Tuesday, August 21, 2007

Our "ownership society"

Duncan doesn't talk much, but when he does, he's often right.

I'm not sure if Dean Baker's idea is a good one (it certainly might be), but he's at least thinking along the right lines. We've got a situation where lots of people are losing their homes and especially given the fact that their mortgages have been packaged together and repurchased so there's no one for them to negotiate with, there really just aren't mechanisms in place to help them try to keep their homes.

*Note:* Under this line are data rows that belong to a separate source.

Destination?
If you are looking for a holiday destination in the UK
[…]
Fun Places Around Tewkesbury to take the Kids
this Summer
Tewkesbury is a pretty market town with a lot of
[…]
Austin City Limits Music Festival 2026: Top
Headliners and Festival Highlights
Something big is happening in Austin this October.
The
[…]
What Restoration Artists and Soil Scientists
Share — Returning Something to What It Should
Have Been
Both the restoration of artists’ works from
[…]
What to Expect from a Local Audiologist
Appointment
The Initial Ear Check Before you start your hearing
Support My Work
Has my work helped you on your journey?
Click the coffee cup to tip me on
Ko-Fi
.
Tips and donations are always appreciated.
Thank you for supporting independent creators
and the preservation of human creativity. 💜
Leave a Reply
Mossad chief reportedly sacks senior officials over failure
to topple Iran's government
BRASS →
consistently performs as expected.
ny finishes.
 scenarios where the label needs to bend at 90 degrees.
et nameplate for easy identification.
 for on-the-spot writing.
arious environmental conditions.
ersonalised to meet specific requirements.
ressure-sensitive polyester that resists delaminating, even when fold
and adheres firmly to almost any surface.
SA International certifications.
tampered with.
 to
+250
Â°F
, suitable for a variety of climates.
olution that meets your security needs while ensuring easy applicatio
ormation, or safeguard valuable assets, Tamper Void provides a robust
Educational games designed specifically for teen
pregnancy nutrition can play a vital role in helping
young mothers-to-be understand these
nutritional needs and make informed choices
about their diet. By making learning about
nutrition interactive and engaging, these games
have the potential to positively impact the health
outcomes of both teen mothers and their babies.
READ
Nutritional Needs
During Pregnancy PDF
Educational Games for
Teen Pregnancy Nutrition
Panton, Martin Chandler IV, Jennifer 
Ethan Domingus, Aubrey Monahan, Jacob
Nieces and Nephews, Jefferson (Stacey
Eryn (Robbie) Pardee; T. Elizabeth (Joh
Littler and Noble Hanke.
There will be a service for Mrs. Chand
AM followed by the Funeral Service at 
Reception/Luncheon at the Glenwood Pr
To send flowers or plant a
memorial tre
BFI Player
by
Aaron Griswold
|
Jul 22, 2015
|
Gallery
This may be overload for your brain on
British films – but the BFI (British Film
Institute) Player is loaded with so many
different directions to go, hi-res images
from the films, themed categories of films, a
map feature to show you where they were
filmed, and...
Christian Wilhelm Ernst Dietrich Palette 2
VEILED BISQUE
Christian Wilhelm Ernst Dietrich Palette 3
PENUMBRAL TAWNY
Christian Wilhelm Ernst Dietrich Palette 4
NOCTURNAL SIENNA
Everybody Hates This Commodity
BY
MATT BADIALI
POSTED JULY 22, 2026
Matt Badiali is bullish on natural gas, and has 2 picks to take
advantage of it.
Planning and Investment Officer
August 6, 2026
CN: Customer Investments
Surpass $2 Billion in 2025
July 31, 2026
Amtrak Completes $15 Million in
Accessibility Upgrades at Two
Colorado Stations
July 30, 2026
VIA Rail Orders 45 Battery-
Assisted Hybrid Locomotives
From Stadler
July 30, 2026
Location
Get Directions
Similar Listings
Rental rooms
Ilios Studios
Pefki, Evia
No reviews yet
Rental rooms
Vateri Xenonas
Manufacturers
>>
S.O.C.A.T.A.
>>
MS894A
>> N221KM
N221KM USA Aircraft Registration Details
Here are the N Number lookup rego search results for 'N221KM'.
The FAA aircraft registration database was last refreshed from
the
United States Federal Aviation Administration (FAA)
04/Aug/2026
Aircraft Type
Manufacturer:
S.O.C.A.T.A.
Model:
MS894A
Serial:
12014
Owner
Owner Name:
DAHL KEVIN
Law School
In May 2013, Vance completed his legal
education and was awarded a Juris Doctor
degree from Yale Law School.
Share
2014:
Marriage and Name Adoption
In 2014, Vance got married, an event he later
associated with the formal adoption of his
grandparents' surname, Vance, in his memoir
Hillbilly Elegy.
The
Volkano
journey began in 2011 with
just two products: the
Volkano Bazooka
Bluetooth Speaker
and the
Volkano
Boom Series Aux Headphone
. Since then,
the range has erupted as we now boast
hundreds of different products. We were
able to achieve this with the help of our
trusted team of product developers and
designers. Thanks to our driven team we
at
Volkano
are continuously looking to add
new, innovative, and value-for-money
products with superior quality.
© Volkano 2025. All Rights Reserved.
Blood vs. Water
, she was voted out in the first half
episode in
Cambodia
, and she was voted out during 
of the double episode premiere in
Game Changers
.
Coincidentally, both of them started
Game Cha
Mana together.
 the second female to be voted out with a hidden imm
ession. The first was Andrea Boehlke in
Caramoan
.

Months ago I suggested Dems get in front of this stuff. Given the glacial pace of our vacationing Congress, except when Bush demands FISA law changes, the likelihood of presidential veto of anything sensible, and the likely shitty execution by the executive branch even if something sensible does get passed, one can't be optimistic that there will be anything done in a timely fashion.

More importantly, it shouldn't take "emergencies" for such things to happen. Anything which is good policy in situation like this is likely to be good policy all of the time. The fact that more people are finding themselves in trouble, or that this nebulous abstract called "the economy" might be having wider problems, doesn't so much call for new policies as force us to think about policies we should have had all along.

I'm not optimistic. Lots of Democrats thought the Bankruptcy Bill was a heavenly slice of awesomeness. There's an allergy to anything which reeks of "social safety net" in our political class, even for things which are common sense.